El camino no me presentó más lugares en los cuales trabajar, por lo que mi marcha continúo hasta las montañas más distantes, pero ya no encontraba posadas, apenas encontraba transeúntes. Más de una vez dormí en el suelo, al cobijo de un árbol. Aquellos días de marcha a la intemperie no paró de llover, la visión de mi destino era todavía más nublada, y caí varias veces sobre el barro. No me sentía deprimido, pero si exhausto, aprovechaba los árboles para comer y racionar las provisiones que me quedaban, también limpiaba el barro de mis botas y el de mi bastón, que cada vez se enterraba más en el camino, como una aguja sobre un mueble.

No me di cuenta, pero había llegado a mi destino, al fondo se extendían más montañas, pero había llegado a la precisa, la que me habían indicado muchas veces durante todos esos días de camino. La tierra estaba seca, y los árboles amarilleaban bajo el sol de la tarde. Vi un pequeño grupo de viviendas, en el que había una posada. Pagué la estadía y dormí por fin sobre una cama. La mañana siguiente, no llovió, el rocío no cubría las verdes montañas, ni mojaba el camino, la encargada del lugar me ofreció café, y un cigarrillo, y sin que yo le preguntase nada, me dijo que hacía unos meses, cuando todavía era primavera, habían encontrado a alguien muerto en el bosque, ese hombre se había hospedado allí, y dejó todas sus cosas antes de atravesar la montaña.

La mujer encendió un cigarrillo también, y dijo que el hombre había dicho que no tardaría, llevó en su maletín, una soga, un cuchillo, y algunos bocadillos, también llevó su bastón en la otra mano.
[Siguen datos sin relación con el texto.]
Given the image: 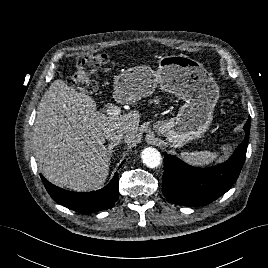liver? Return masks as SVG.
<instances>
[{
    "mask_svg": "<svg viewBox=\"0 0 268 268\" xmlns=\"http://www.w3.org/2000/svg\"><path fill=\"white\" fill-rule=\"evenodd\" d=\"M96 109L90 96L60 79L43 95L33 127V149L38 166L51 183L74 191L100 188L110 166L105 131L119 129L126 142L135 139L138 111L109 117Z\"/></svg>",
    "mask_w": 268,
    "mask_h": 268,
    "instance_id": "obj_1",
    "label": "liver"
}]
</instances>
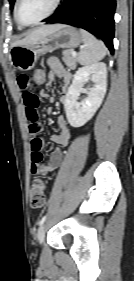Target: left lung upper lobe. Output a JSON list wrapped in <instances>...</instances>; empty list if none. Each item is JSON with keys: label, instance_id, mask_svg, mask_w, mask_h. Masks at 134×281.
Masks as SVG:
<instances>
[{"label": "left lung upper lobe", "instance_id": "left-lung-upper-lobe-1", "mask_svg": "<svg viewBox=\"0 0 134 281\" xmlns=\"http://www.w3.org/2000/svg\"><path fill=\"white\" fill-rule=\"evenodd\" d=\"M9 2H10V5H11V9H13V5H14V2H15V0H9Z\"/></svg>", "mask_w": 134, "mask_h": 281}]
</instances>
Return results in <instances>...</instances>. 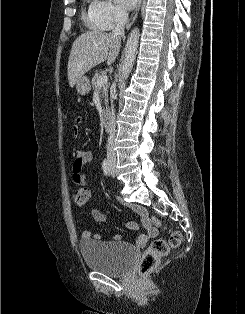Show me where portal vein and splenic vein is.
I'll return each mask as SVG.
<instances>
[{"label": "portal vein and splenic vein", "instance_id": "1", "mask_svg": "<svg viewBox=\"0 0 245 314\" xmlns=\"http://www.w3.org/2000/svg\"><path fill=\"white\" fill-rule=\"evenodd\" d=\"M108 81V76L107 75H101L98 80H97V86L101 87L105 85Z\"/></svg>", "mask_w": 245, "mask_h": 314}]
</instances>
Había sido la última persona de otra región que se había hospedado allí. No dije nada, la mujer terminó de fumar su cigarrillo, y después de apagar la colilla con un pisotón, dijo “Hace mucho no llueve por aquí, la ubicación de este paraje parece evadir la lluvia, suena extraño, pero así es”. Dio unos pasos hacia afuera, y añadió “El día de su muerte había llovido mucho”.

Al dejar caer el bastón sobre las hojas secas, creí que aquello era inútil, que mi viaje había sido un fracaso. ¿Qué hacía allí? Tan lejos de todo lo que había conocido, de las comodidades en la ciudad. Los árboles me recibían con muerte, eso pensaba mientras me encontraba desplomado en el suelo mirando hacia arriba, las hojas continuaban cayendo. Desperté horas más tarde, vi el sol vespertino sobre mí, vi también la muerte, y quise que esta me abrazara con tranquilidad. ¿Esto había visto él? Pero no lo comprendía, él murió en medio de la vida, de la lluvia y de lo verde.

Me levanté y me dirigí hacia un borde del bosque, al fondo había un precipicio, no muy profundo, pero si lo suficiente para matar a un hombre, me puse de espaldas, mirando de frente al bosque. Y mientras las hojas secas caían sobre mí como una lluvia, pensé en lanzarme montaña abajo, di un último vistazo al cielo, y en él vi todas las cosas de este mundo, lo bello, y también lo taciturno. Desistí de lanzarme, creí que podía soportar el conocimiento que había adquirido allí, en ese claro vespertino, y después de meditar largamente sobre las cosas que había visto, reemprendí mi camino hacia ninguna parte.